Quando si parla di Jobs Act, è necessario fare riferimento anche alle altre tipologie contrattuali liberalizzate e di cui abbiamo aggiornamenti grazi ai dati amministrativi dell’Inps: i voucher in particolare. Tra gennaio ed agosto 2015, ne sono stati venduti oltre settantuno milioni. Nel solo mese di agosto venduti 9 milioni 182.760 mila un dato incontrovertibile che spiega a chiare cifre che il precariato in Italia avanza, mentre il governo fa volontariamente finta di non veder, così come ignora le disuguaglianze economiche e sociali che il lavoro povero tende a inasprire.
Prima di analizzare i dati, va tenuto a mente che a partire dal mese di giugno, l’Inps ha proceduto a una modifica del campo di osservazione, pertanto «i dati non sono comparabili con quelli pubblicati nei report dei mesi precedenti», nonostante sia l’Inps stesso a pubblicare i confronti con gli anni precedenti, senza indicare se le serie storiche siano state o meno omogenizzate per intero usando la nuova metodologia. Il rischio, ormai evidente, è l’impossibilità di una valutazione nel tempo del mercato del lavoro, a meno di non voler asservire l’analisi alla propaganda.
A ogni modo, guardando ai dati relativi ai primi otto mesi del 2015 emerge che tra gennaio ed agosto del 2015, sono stati avviati 600.858 nuovi contratti al netto delle cessazioni intervenute nel periodo. «Con il linguaggio incontestabile dei numeri», volendo citare gli esponenti del Pd, il precariato in Italia gode di ottima salute. Infatti, i nuovi contratti a tempo indeterminato al netto delle cessazioni sono 91.633. Il Nord Est è l’unica macro area in cui il saldo risulta negativo.
Guardando alla composizione totale dei contratti, si nota che i nuovi contratti a tempo indeterminato sono solo il 15%, quelli a termine rappresentano il 77%, mentre la restante parte, il 7% si riferisce all’apprendistato. Dati che includono anche i contratti dovuti alla Garanzia Giovani che non mostra nessuna reale garanzia di continuità lavorativa.
Un ulteriore dettaglio, limitato alle nuove attivazioni su tutti i tipi di contratto, riguarda la tipologia oraria dei nuovi rapporti di lavoro, il 36% sono contratti di tipo part-time, quota che raggiunge il 40% per le nuove assunzioni a tempo indeterminato. Intanto, le cosiddette stabilizzazioni, cioè le trasformazioni di contratti a termine e di apprendistato in contratti a tempo indeterminato sono 331.792: meno di un quarto del totale dei contratti a tempo indeterminato sono rapporti di lavoro ex-novo.

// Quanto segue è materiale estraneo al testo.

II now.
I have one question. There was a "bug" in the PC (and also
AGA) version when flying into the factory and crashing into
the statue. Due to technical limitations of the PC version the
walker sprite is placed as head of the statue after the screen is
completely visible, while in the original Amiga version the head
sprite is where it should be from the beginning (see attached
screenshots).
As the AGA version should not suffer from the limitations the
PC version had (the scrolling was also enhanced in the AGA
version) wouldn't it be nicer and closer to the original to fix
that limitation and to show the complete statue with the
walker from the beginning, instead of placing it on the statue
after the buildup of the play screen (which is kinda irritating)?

È inoltre interessante notare che proprio il numero di trasformazioni subisce un aggiornamento metodologico per cui è impossibile confrontare le trasformazioni ad agosto con quelle di luglio: come espressamente indicato dall’Inps, «ciò ha comportato rispetto ai dati pubblicati con l’aggiornamento di luglio 2015, la variazione in diminuzione delle trasformazioni a tempo indeterminato».

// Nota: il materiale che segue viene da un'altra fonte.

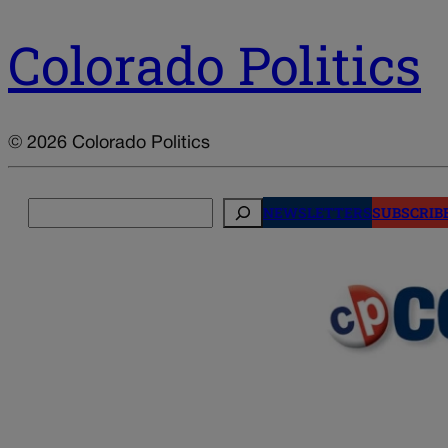
Colorado Politics
© 2026 Colorado Politics
Search
NEWSLETTERS
SUBSCRIB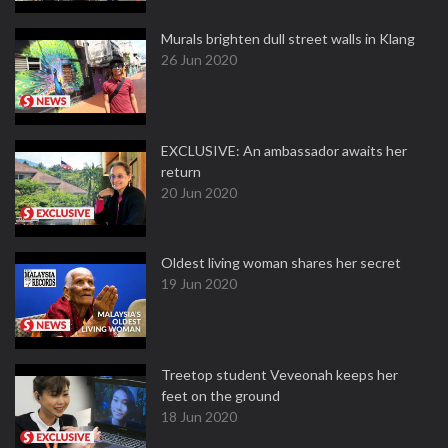
Murals brighten dull street walls in Klang
26 Jun 2020
EXCLUSIVE: An ambassador awaits her
return
20 Jun 2020
Oldest living woman shares her secret
19 Jun 2020
Treetop student Veveonah keeps her
feet on the ground
18 Jun 2020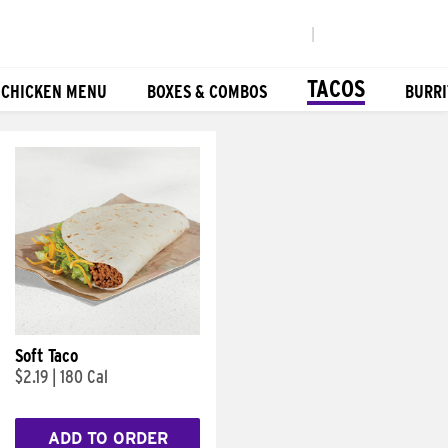
|
TACOS
 CHICKEN MENU
BOXES & COMBOS
BURRI
Soft Taco
$2.19
|
180 Cal
ADD TO ORDER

L’evidenza che l’effetto Jobs Act unito agli sgravi diminuisca mese dopo mese è evidente guardando la quota delle attivazioni (comprese le trasformazioni) a tempo indeterminato sul totale delle attivazioni rispetto ai mesi precedenti: se fino a marzo queste costituivano circa il 43%, nei mesi successivi la quota è costantemente diminuita, fino al 33%. Un dato che la dice lunga anche sul ruolo preponderante degli sgravi fiscali rispetto al nuovo contratto a tutele crescenti.

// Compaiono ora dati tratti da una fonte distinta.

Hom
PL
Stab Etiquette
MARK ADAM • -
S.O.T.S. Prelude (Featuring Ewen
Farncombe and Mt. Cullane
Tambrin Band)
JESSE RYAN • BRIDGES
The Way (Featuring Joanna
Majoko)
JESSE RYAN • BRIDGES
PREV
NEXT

Tuttavia, poiché non esiste nessuna informazione circa le imprese che in questi primi 8 mesi hanno attivato, cessato e trasformato contratti a tempo indeterminato, è impossibile approfondire l’analisi anche solo descrittiva e avere un quadro più robusto per capire quanto gli sgravi abbiano inciso sull’andamento dei contratti. Quel che conosciamo è il costo di questa riforma, che ha raggiunto quasi 2 miliardi di euro di sgravi, quasi ventimila euro per ciascun nuovo contratto a tempo indeterminato.